On the long list of things that could quickly turn unnerving with the advent of artificial intelligence, the classroom likely ranks pretty high.
But at a preschool outside Boston, officials hope a robot could be a lifeline for some students.
The Boston Globe chronicled the experience of Shawsheen Preschool in Andover, Massachusetts, the first school in the state to try robot-assisted instruction.
In late November, the school introduced “Kebbi,” a small, white “educational robot” developed by Movia Robotics of Bristol, Connecticut. The robots are part of a pilot project aimed at helping children on the autism spectrum with communication and attention skills.
Studies suggest that social robots could increase autistic students’ academic readiness, and their benefits could extend to those with dyslexia, Down syndrome, or ADHD.

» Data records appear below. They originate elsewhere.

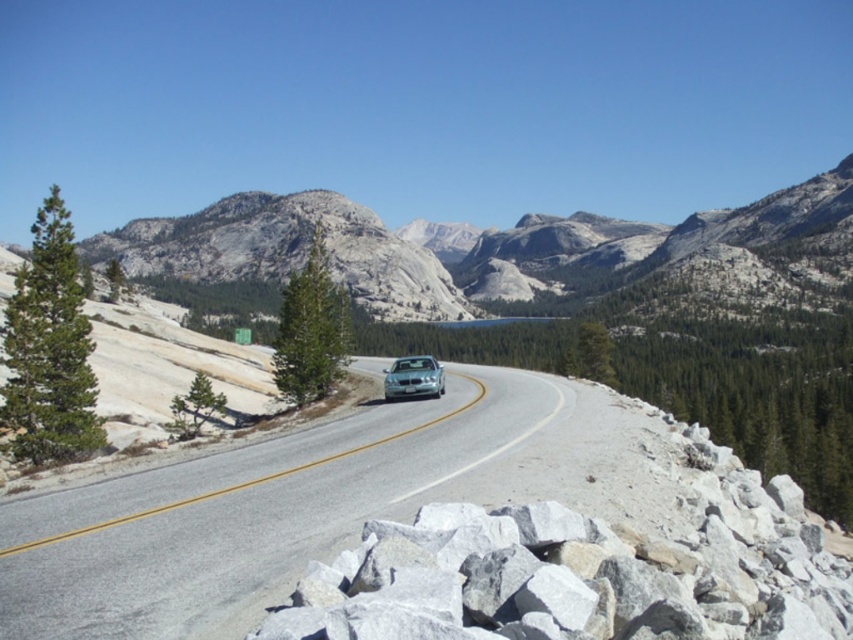 You are a drone operator trying to capture aerial footage of the mountain road. You have two points marked on your map, point A at coordinates point [404,604] and point B at coordinates point [430,394]. Which point should you prioritize filming first if you want to start from the closest to your current position?

Point point [404,604] is closer to the camera than point point [430,394], so you should prioritize filming point point [404,604] first since it is closer to your current position.

You are driving a car and want to know if you can safely pass under a bridge ahead. The bridge has a height restriction sign indicating a maximum clearance of 2 meters. You see a gray rock at center and a sleek silver sedan at center in your path. Which object can you use to estimate the clearance height of the bridge?

The gray rock at center has a greater height compared to the sleek silver sedan at center. Since the sleek silver sedan at center is shorter than the gray rock at center, if the sedan can pass under the bridge, the clearance is at least taller than the sedan but might not accommodate the gray rock. However, since the maximum clearance is 2 meters, if the sedan is under 2 meters, it can pass, but the rock would be too tall. But without knowing the exact height of the sedan or rock, the best estimation would

You are a driver approaching the mountain road and see the gray rock at center and the sleek silver sedan at center ahead. Which object is closer to you as you drive forward?

The gray rock at center is closer to you because it is positioned below the sleek silver sedan at center, indicating it is in a lower spatial plane along the road. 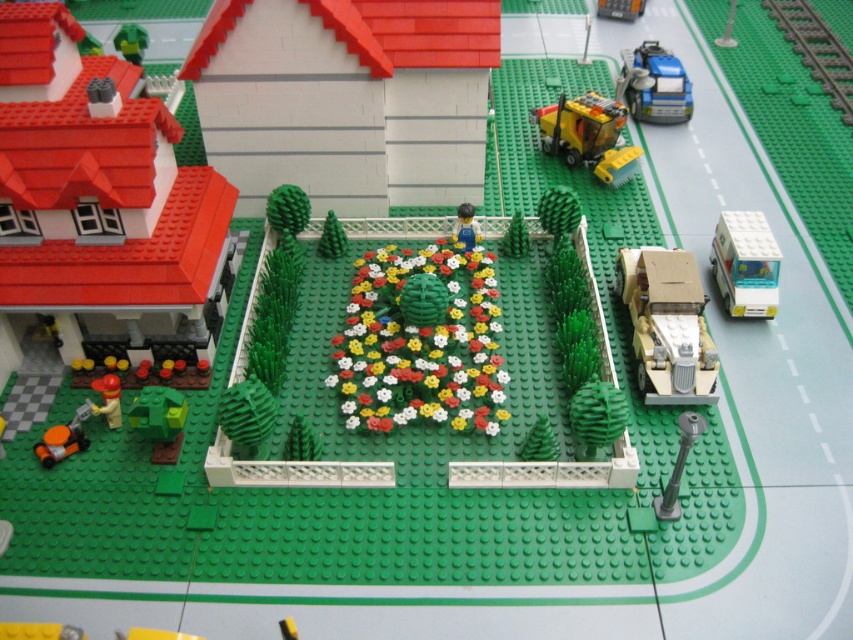 You are a visitor standing in front of the suburban Lego scene. You notice the green matte tree at center and the metallic silver car at upper center. Which object appears taller in the scene?

The green matte tree at center is much taller than the metallic silver car at upper center.

You are a drone operator trying to capture aerial footage of the suburban Lego scene. Your drone is currently hovering above the metallic silver car at upper center. To get a clear shot of the green matte tree at center, should you adjust the drone to move upward or downward?

The green matte tree at center is below the metallic silver car at upper center, so you should move the drone downward to capture the green matte tree at center. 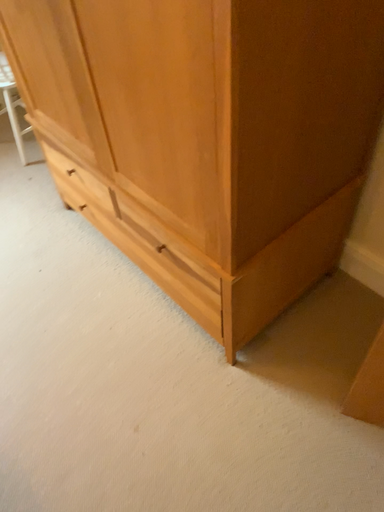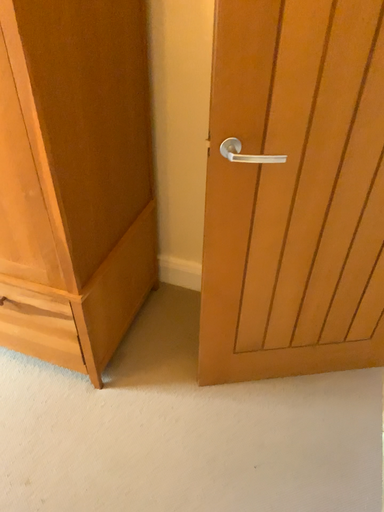 Question: Which way did the camera rotate in the video?

Choices:
 (A) rotated left
 (B) rotated right

Answer: (B) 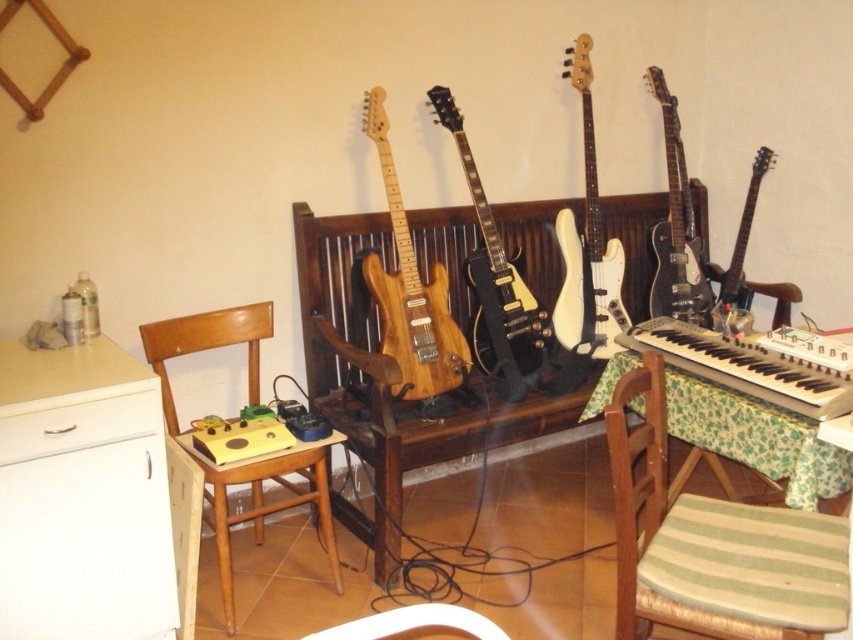 You are standing in the music room and want to move from the wooden chair at left to the glossy black electric guitar at upper right. Which object is closer to your starting position?

The wooden chair at left is closer to the viewer than the glossy black electric guitar at upper right, so the wooden chair at left is closer to your starting position.

Please provide the coordinates of the white matte bass guitar at center in the image. The coordinate system is defined with the origin at the bottom left corner of the image, where the x and y axes increase to the right and upward respectively. The maximum x and y values are both 1.0.

The white matte bass guitar at center is located at coordinates approximately 0.384 in the x direction and 0.689 in the y direction.

You are a delivery person who needs to place a package between the white plastic keyboard at right and the white plastic chair at lower center. The package is 3 feet long. Can you fit it in the space between them?

The distance between the white plastic keyboard at right and the white plastic chair at lower center is 3.83 feet, so the 3 feet long package can fit in the space between them. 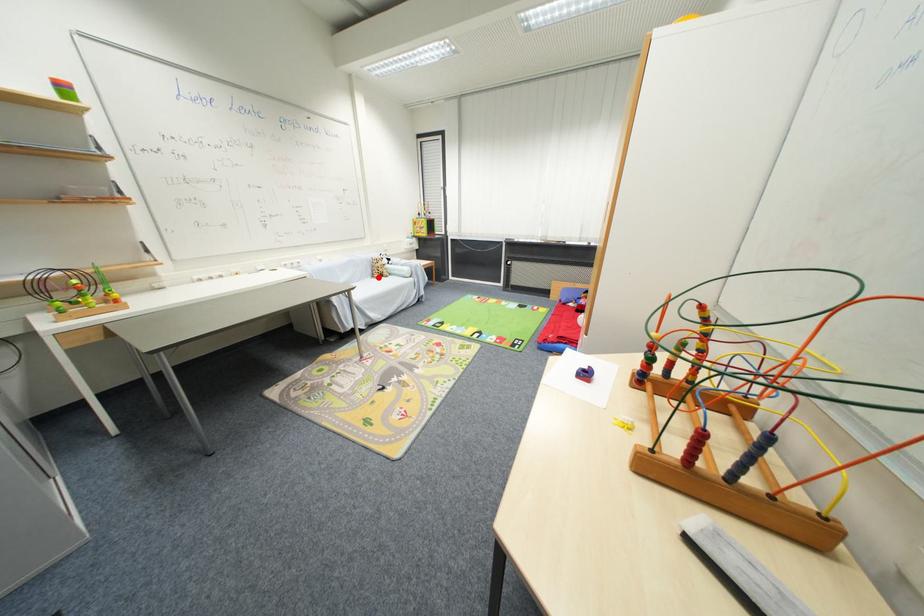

Kebbi, complete with moveable arms and blue facial features, is approximately 80% autonomous, taking some cues from classroom teachers but reacting to students largely on its own, from moving lessons along to offering encouragement to alleviating frustration.
Kebbi is one of several robots made by Movia, which operates in dozens of New England schools and offers more than 200 lessons. Kebbi came with a price tag of $5,000 for the year, and dozens of households have also added them in their homes for an initial monthly fee of nearly $200.
Anecdotally, the initial returns on Kebbi are promising at Shawsheen. The robot has worked with nearly two dozen students, many of whom think of Kebbi as a friend.
Although parents could understandably be wary of their kids interacting with even more electronics, Kebbi could serve as yet another example of automation helping, rather than threatening, human workers. Far from replacing teachers, social robots could instead give them a vital tool to work with vulnerable children.
After all, Andover’s assistant superintendent told the Globe, “What kid doesn’t want to play with a robot?”